Полет Белявки несколько поутихомирил раздражение и злость Пентаурова, клокотавшие в его груди, и, мерно покачиваясь в коляске по дороге за городом, он уже думал, что пожар дома совсем не принес ему таких страшных убытков, как это ему показалось сначала. Жить в нем он не собирался, и, стало быть, дом ему, да еще такой старый, был не особенно нужен; сгоревшие ломбардные билеты были все именные, и деньги всегда можно было получить и без них; испорчено, правда, серебро и золото, но его немного, и оно найдется, и цена его остается почти прежнею.

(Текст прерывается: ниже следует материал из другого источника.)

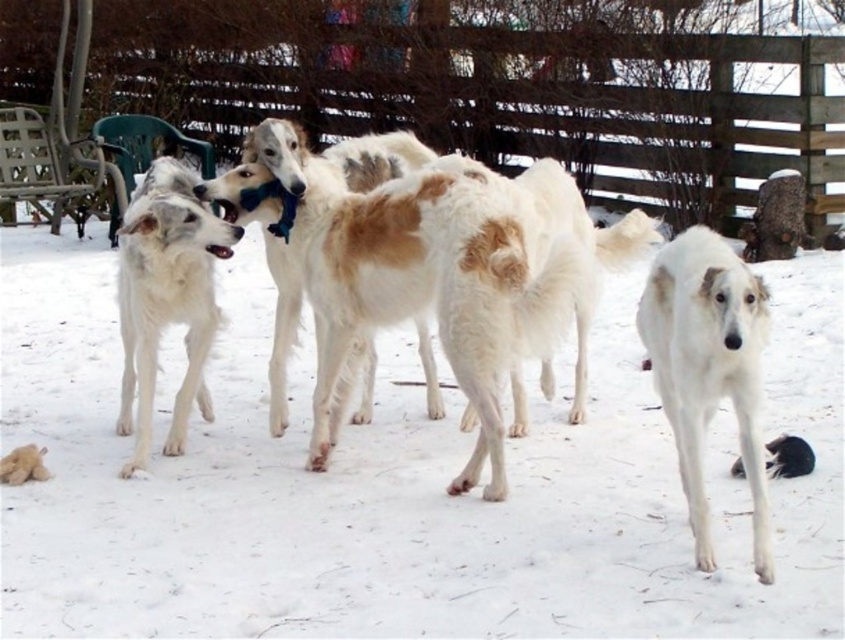 Question: Which point is farther to the camera?

Choices:
 (A) wooden fence at upper center
 (B) white fluffy snow at center
 (C) white fluffy dog at lower right

Answer: (A)

Question: Estimate the real-world distances between objects in this image. Which object is farther from the white fluffy snow at center?

Choices:
 (A) white fluffy dog at lower right
 (B) light brown fur at lower left
 (C) white fur dog at left
 (D) wooden fence at upper center

Answer: (D)

Question: Can you confirm if wooden fence at upper center is wider than white fur dog at left?

Choices:
 (A) yes
 (B) no

Answer: (B)

Question: Can you confirm if white fluffy dog at lower right is positioned below light brown fur at lower left?

Choices:
 (A) no
 (B) yes

Answer: (A)

Question: Is wooden fence at upper center above white fur dog at left?

Choices:
 (A) no
 (B) yes

Answer: (B)

Question: Which of the following is the farthest from the observer?

Choices:
 (A) (1, 477)
 (B) (173, 193)
 (C) (657, 356)

Answer: (A)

Сгорела пачка сторублевок, по соображениям его, тысяч на пять рублей, выпавшая во время суматохи из кармана старухи, но зато он избавился от последней и наконец сделался полным собственником всего и в том числе Леньки.
Вспомнив о ней, он крепко помылил руки и улыбнулся: месть была так близка и так заманчива!
Первые слова его на крыльце баграмовского дома к высыпавшим встретить его дворне и приживалкам были:
- Леньку ко мне! Все вещички ее к девкам в девичью оттащить!
В ответ все переглянулись.
- Барин, они в Рязань уехали… - растерянно проговорила Даша.
- Как? Когда?! - вскинулся Пентауров. - Зачем?!
- Ночью еще… Человек приезжал за ними…
- Не за ними, а за ней, черт вас всех побери! - закричал Пентауров. - Как смели отпустить?! С кем?!
Заикаясь от страха и поощренная парой пощечин, Даша вперебивку с лакеем рассказали, как произошло дело и что Леониду Николаевну увезли к покойнице.
- К покойнице? - изумился Пентауров. - Так вы уже знаете, что барыня умерла?
- Знаем-с! - ответил многолюдный хор. - Ночью еще от этого человека узнали!
Раздраженный и недоумевающий Степан Владимирович вошел в дом и направился прямо в комнату Людмилы Марковны. Первое, что там привлекло его внимание, была шкатулка, но она оказалась замкнутой. Ключа не было, и Пентауров потребовал топор; прогнав принесшего его лакея, он взломал шкатулку и высыпал все содержимое ее на туалет.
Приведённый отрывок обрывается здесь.